Characterisation of Bi2Se3 crystals highly doped with Pb

Pb-doped Bi2Se3 crystals were prepared from starting elements Bi, Se and Pb of 5N purity in the concentration interval c(Pb) = 0 - 4 x 10(25) Pb atoms m(-3) by a modified Bridgman method. The measured values of the transmittance and reflectance were used to determine the dependence of the absorption coefficient K on the photon energy for crystals with various values of c(Pb) and to prove the shift of the short-wavelength absorption edge with c(Pb). On the basis of the assumption of the validity of the ''single valley'' model, which can describe the lowest conductivity band of Bi2Se3, and using the values of the free-carrier effective mass in the directions perpendicular and parallel to the trigonal axis c we determined the value of the reduced Fermi energy eta as 300 K for crystals with various values of c(Pb).

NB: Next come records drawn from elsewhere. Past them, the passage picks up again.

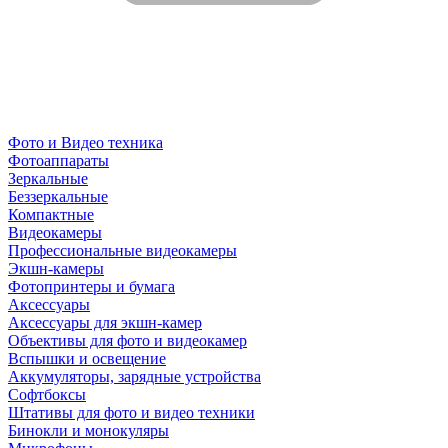
Фото и Видео техника
Фотоаппараты
Зеркальные
Беззеркальные
Компактные
Видеокамеры
Профессиональные видеокамеры
Экшн-камеры
Фотопринтеры и бумага
Аксессуары
Аксессуары для экшн-камер
Объективы для фото и видеокамер
Вспышки и освещение
Аккумуляторы, зарядные устройства
Софтбоксы
Штативы для фото и видео техники
Бинокли и монокуляры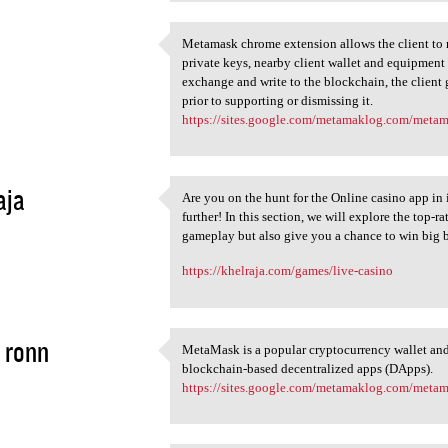
Metamask chrome extension allows the client to 
Metamask chrome extension
private keys, nearby client wallet and equipment
3
exchange and write to the blockchain, the client 
prior to supporting or dismissing it.
https://sites.google.com/metamaklog.com/meta
aja
Are you on the hunt for the Online casino app in
Are you on the hunt for the
further! In this section, we will explore the top-r
3
gameplay but also give you a chance to win big 
https://khelraja.com/games/live-casino
 ronn
MetaMask is a popular cryptocurrency wallet and
MetaMask is a popular
blockchain-based decentralized apps (DApps).
3
https://sites.google.com/metamaklog.com/meta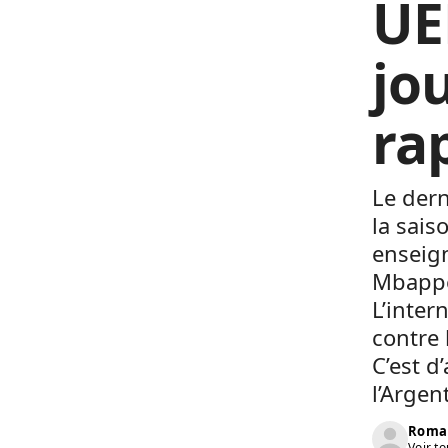
UE
jo
ra
Le dern
la sais
enseig
Mbappé 
L’inter
contre 
C’est d
l’Argen
Roma
Voir to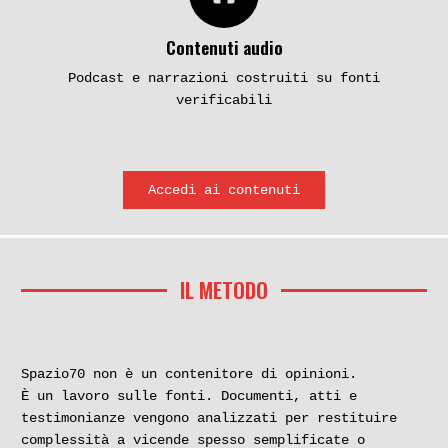
Contenuti audio
Podcast e narrazioni costruiti su fonti
verificabili
Accedi ai contenuti
IL METODO
Spazio70 non è un contenitore di opinioni.
È un lavoro sulle fonti. Documenti, atti e
testimonianze vengono analizzati per restituire
complessità a vicende spesso semplificate o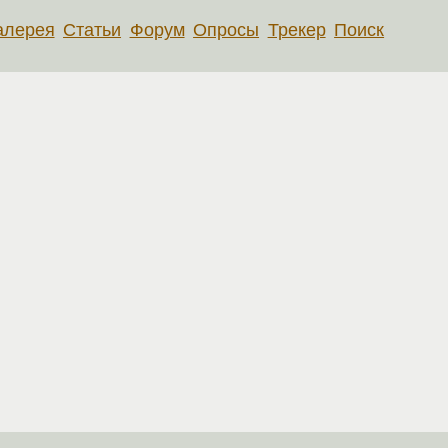
алерея
Статьи
Форум
Опросы
Трекер
Поиск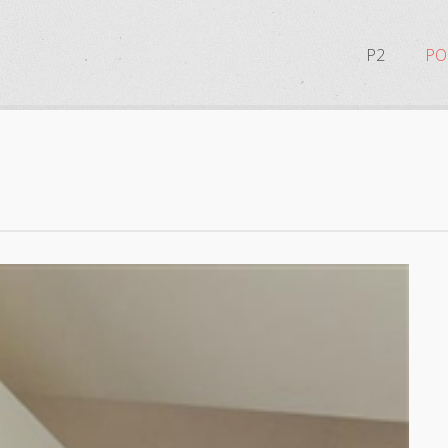
P2
PO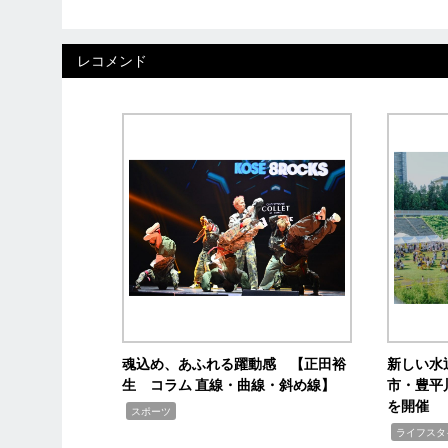
レコメンド
魂込め、あふれる躍動感 【正田裕
新しい水
生 コラム 直線・曲線・斜め線】
市・豊平
を開催
,
スポーツ
,
ライフスタ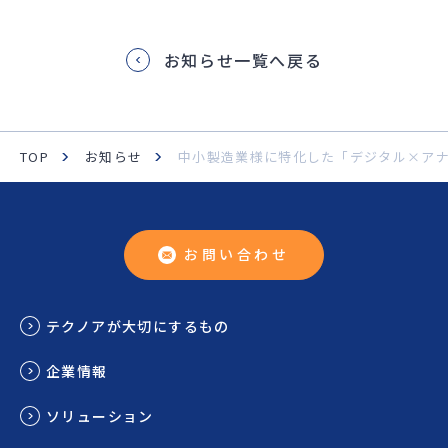
お知らせ一覧へ戻る
TOP
お知らせ
中小製造業様に特化した「デジタル×アナ
お問い合わせ
テクノアが大切にするもの
企業情報
ソリューション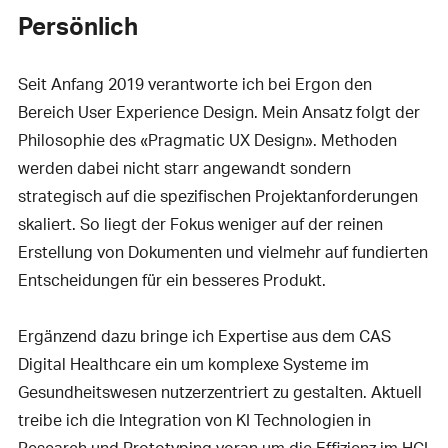
Persönlich
Seit Anfang 2019 verantworte ich bei Ergon den
Bereich User Experience Design. Mein Ansatz folgt der
Philosophie des «Pragmatic UX Design». Methoden
werden dabei nicht starr angewandt sondern
strategisch auf die spezifischen Projektanforderungen
skaliert. So liegt der Fokus weniger auf der reinen
Erstellung von Dokumenten und vielmehr auf fundierten
Entscheidungen für ein besseres Produkt.
Ergänzend dazu bringe ich Expertise aus dem CAS
Digital Healthcare ein um komplexe Systeme im
Gesundheitswesen nutzerzentriert zu gestalten. Aktuell
treibe ich die Integration von KI Technologien in
Research und Prototyping voran um die Effizienz im HCI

Using the value of eta, we calculated the dependence of the Seebeck coefficient on c(Pb) and compared it with the experimentally determined values. The comparison has shown that the increasing content of Pb atoms in the Bi2Se3 lattice leads to a suppression of the role of the mechanism of scattering by ionised impurities; at higher concentrations of Pb in the crystal the mechanism of scattering of free carriers by acoustic phonons becomes dominant. Further, the ideas on the nature of the point defects in the Bi2Se3(Pb) crystals are presented and the "anomalous" dependence of the free-electron concentration on c(Pb) is qualitatively accounted for.